Naura memotong pembicaraan wanita itu. "Azka namanya Mamaaaaaa... kenapa bisa jadi Aziz sih!"

Wanita di sampingnya tersebut tertawa tergelak-gelak. Diletakkannya gelas dan obat yang ia bawa di meja. "Azka anaknya gimana Ra?"

"Apa sih, Ma!" Naura memutar bola matanya malas sembari mengambil remot di sebelahnya dan terus mengganti acara televisi.

Wanita itu terus menggoda putrinya sehingga Naura tak kuasa menahan rasa malunya.

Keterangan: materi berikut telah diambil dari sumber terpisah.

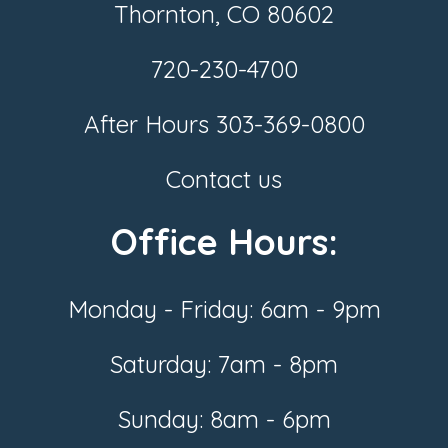
Thornton, CO 80602
720-230-4700
After Hours
303-369-0800
Contact us
Office Hours:
Monday - Friday: 6am - 9pm
Saturday: 7am - 8pm
Sunday: 8am - 6pm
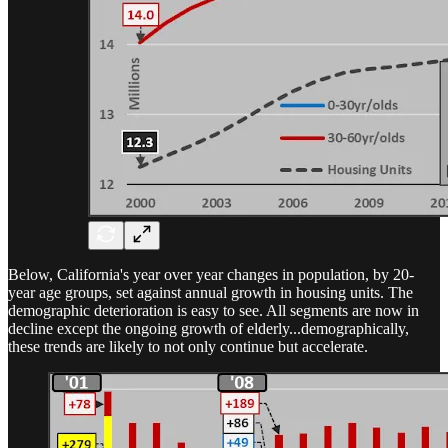
Below, California's year over year changes in population, by 20-
year age groups, set against annual growth in housing units. The
demographic deterioration is easy to see. All segments are now in
decline except the ongoing growth of elderly...demographically,
these trends are likely to not only continue but accelerate.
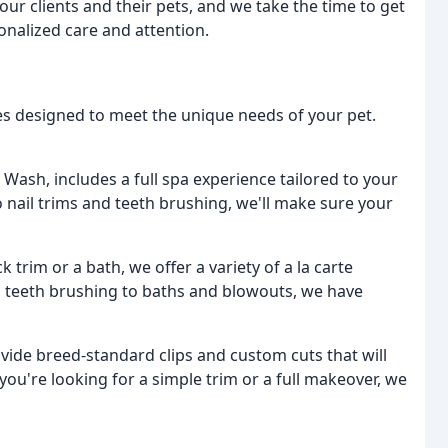
our clients and their pets, and we take the time to get
nalized care and attention.
es designed to meet the unique needs of your pet.
 Wash, includes a full spa experience tailored to your
 nail trims and teeth brushing, we'll make sure your
k trim or a bath, we offer a variety of a la carte
d teeth brushing to baths and blowouts, we have
ovide breed-standard clips and custom cuts that will
you're looking for a simple trim or a full makeover, we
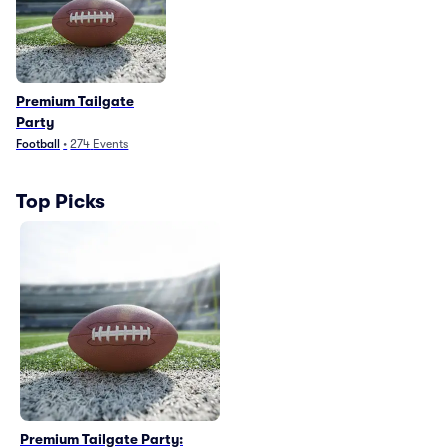
Premium Tailgate
Party
Football
•
274
Events
Top Picks
Premium Tailgate Party:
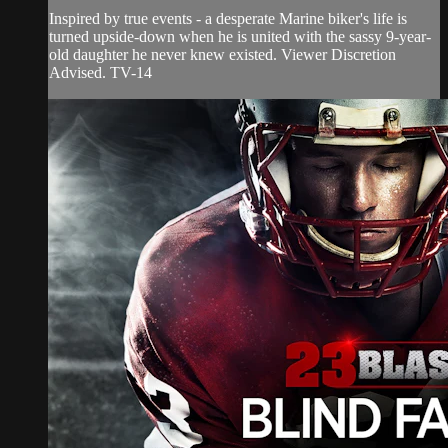
Inspired by true events - a desperate Marine biker's life is
turned upside-down when he is united with the sassy 9-year-
old daughter he never knew existed. Viewer Discretion
Advised. TV-14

Wajahnya sudah memerah seperti kepiting rebus.

"Ayo cerita dong, Mama kepo nih."

"Dia anaknya aneh gitu."

"Ganteng gitu kok dibilang aneh. Pantesan nggak ada yang mau sama kamu. Bersyukur dong kamu Azka masih mau temenan sama kamu...."

"Mama kok jelekin anaknya sendiri sih, ih!"

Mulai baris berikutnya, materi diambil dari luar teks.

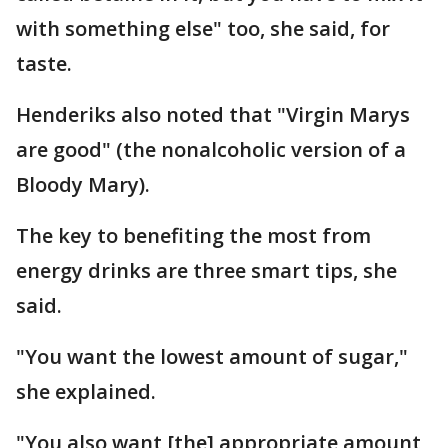
with something else" too, she said, for
taste.
Henderiks also noted that "Virgin Marys
are good" (the nonalcoholic version of a
Bloody Mary).
The key to benefiting the most from
energy drinks are three smart tips, she
said.
"You want the lowest amount of sugar,"
she explained.
"You also want [the] appropriate amount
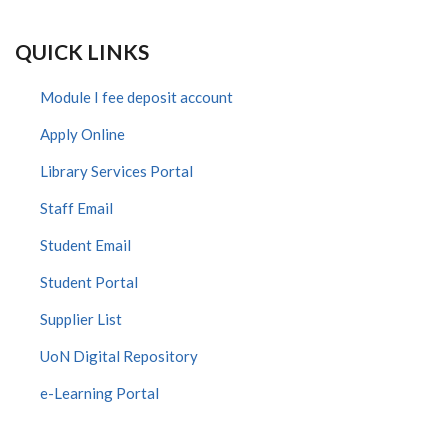
QUICK LINKS
Module I fee deposit account
Apply Online
Library Services Portal
Staff Email
Student Email
Student Portal
Supplier List
UoN Digital Repository
e-Learning Portal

Perempuan itu sudah mengerucutkan bibirnya kesal. Rianty justru tertawa melihat tingkah laku putrinya tersebut. Wanita itu mendekat dan merengkuh kepala putrinya. Perempuan tersebut sudah berada dalam dekapan sang Mama.

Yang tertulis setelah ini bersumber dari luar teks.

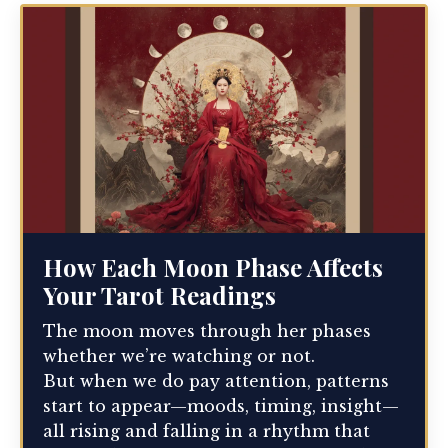
How Each Moon Phase Affects
Your Tarot Readings
The moon moves through her phases
whether we’re watching or not.
But when we do pay attention, patterns
start to appear—moods, timing, insight—
all rising and falling in a rhythm that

Berada dalam dekapan Rianty adalah tempat ternyaman bagi Naura. Merasakan betapa hebatnya rasa sayang sang Mama terhadap dirinya. Tak henti-hentinya Rianty mengecup pucuk kepala milik putrinya.

Terdengar langkah kaki dari arah belakang mereka. Sudah dapat dipastikan bahwa itu adalah Juan. Namun mereka masih saja tetap pada posisinya.

"Dek kamu itu belajar sana biar pinter kaya Papa. Ini lagi tontonan kamu Anak Jalanan gini, mending kamu nonton Doraemon Dek...."

"Doraemon hari Minggu pagi, Pa."

"Ya udah nonton Sinchan aja."

"Sinchan itu sebelumnya Doraemon. Papa gimana sih...."

Rianty yang sedari tadi hanya mendengarkan perbincangan atau yang lebih disebut perdebatan tersebut akhirnya angkat bicara. "Nggak selamanya sinetron itu nggak mendidik lho, Mas."

"Iya kamu kan yang suka sinetron, apalagi sinteron yang cinta-cintaan nggak jelas itu."

"Ih jelas kok, Masnya aja yang nggak gaul."

Naura hanya menggeleng-gelengkan kepala mendengarkan perbincangan kedua orang tuanya. Mereka sudah berumur namun masih terlihat seperti masih muda. Terkadang masih sering bertengkar karena hal yang sepele, seperti orang pacaran saja. Mereka berdua tidak ingat umur sama sekali.

"Ma, Pa inget umur."

"Papa kamu duluan tuh yang mulai. Udah ah Mama mau nyiapin makan dulu." Wanita itu beranjak dari sofa dan berjalan menuju dapur untuk mempersiapkan makan malam.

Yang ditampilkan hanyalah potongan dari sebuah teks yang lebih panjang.